In case of mitosis, the cell splits, thus the tracking of $C_{t-1}^i$ ends and the cells in $|M_{t-1}^i|$ are initialised with two new trackers which have $C_{t-1}^i$ as their parent. The new cells in $\mathcal{S}_{t}$ that are not linked to any cell in $I_{t-1}$ are interpreted as newly detected cells which start their ``life" in $I_{t}$ without link to a parent cell.

\subsubsection{Re-segmentation} 
In case of a detected collision of two or more cells into a cell $C_{t}^i$, cell $C_{t}^i$ is re-segmented in such a manner that the new number of segments matches the number of colliding cells. This is achieved using watershed deconvolution as described in the work of \citet{kachouie2008watershed}. To prevent over-segmentation of the cell $C_{t}^i$, which adversely affects segmentation accuracy, the relative position of the centroids of the cells in $I_{t-1}$ are used as the seeds for the segmentation algorithm. An illustration showing re-segmentation of cells is shown in Figure \ref{fig:collision}.

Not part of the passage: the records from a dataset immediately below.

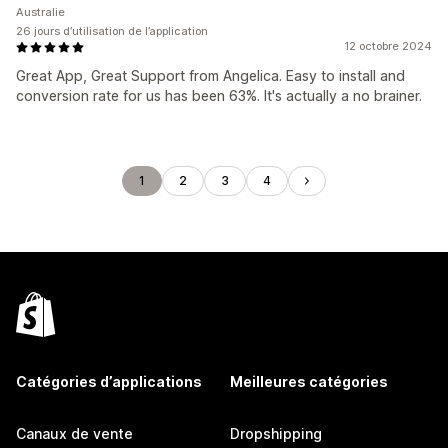
Australie
26 jours d’utilisation de l’application
12 octobre 2024
Great App, Great Support from Angelica. Easy to install and
conversion rate for us has been 63%. It's actually a no brainer.
1
2
3
4
Catégories d’applications
Meilleures catégories
Canaux de vente
Dropshipping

The above algorithm is designed as a simple and general method to track biological cells of different size, shape and movement patterns. Volatile trajectories and unpredictability of cell location are dealt with using one approach for all datasets, with the re-segmentation being invariant to cell morphology and image properties. 
% The re-segmentation refinement through tracking is performed without the need for manually picking parameters that work well for each specific dataset but is a uniform method invariant to cell morphology and image properties.